The world is now facing the possibility a highly pathogenic H5N1 influenza A virus might gain the capability of human-to-human transmission, causing a pandemic. If there is an outbreak, lowering the maximum prevalence of the pandemic by social-distancing measures will help by reducing the demand for scarce resources of respiratory support and releasing pressure from the public health system. We used a differential equations based compartment model to investigate the measure of school closure. This model is similar in form to differential rate laws of chemical kinetics based on analogous principles of mass action.

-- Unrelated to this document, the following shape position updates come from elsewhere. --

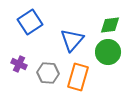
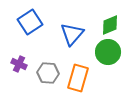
green diamond: rotated 15 degrees counterclockwise
blue triangle: moved 6 px up
orange rectangle: moved 1 px down
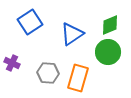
blue triangle: rotated 15 degrees clockwise
purple cross: moved 7 px left, 1 px up
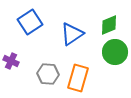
green diamond: moved 1 px left
green circle: moved 7 px right
purple cross: moved 1 px left, 2 px up
gray hexagon: moved 1 px down
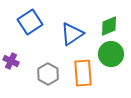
green diamond: moved 1 px down
green circle: moved 4 px left, 2 px down
gray hexagon: rotated 25 degrees clockwise
orange rectangle: moved 5 px right, 5 px up; rotated 20 degrees counterclockwise
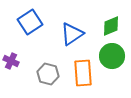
green diamond: moved 2 px right
green circle: moved 1 px right, 2 px down
gray hexagon: rotated 15 degrees counterclockwise
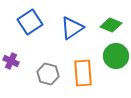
green diamond: moved 1 px up; rotated 45 degrees clockwise
blue triangle: moved 6 px up
green circle: moved 4 px right
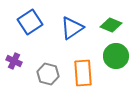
purple cross: moved 3 px right
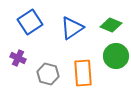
purple cross: moved 4 px right, 3 px up
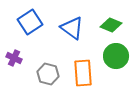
blue triangle: rotated 50 degrees counterclockwise
purple cross: moved 4 px left
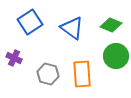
orange rectangle: moved 1 px left, 1 px down
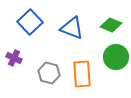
blue square: rotated 10 degrees counterclockwise
blue triangle: rotated 15 degrees counterclockwise
green circle: moved 1 px down
gray hexagon: moved 1 px right, 1 px up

A Susceptible/Exposed/Infected/Recovered/Cross-Immune (SEIRC) model has been constructed and run on different scenarios to predict the effectiveness of school closure during an influenza pandemic in Kirksville, MO, a rural town with population of about 17,000. For a basic reproduction number (R
0) of 1.6 (R
0 is the average number of secondary infections caused by a single typical infected individual among a completely susceptible population.), the results show that temporary closure of schools and colleges may be able to lower the prevalence at the peak of the pandemic from 312 to 36 cases(i.e., by about 88 percent). With a higher R
0 of 4.0, results showed maximum prevalence reduced by about 71 percent (from 2900 to 850 cases). Future study will divide the Kirksville population into more detailed subclasses to look closely at the effect of variation in contact rates among members of different groups.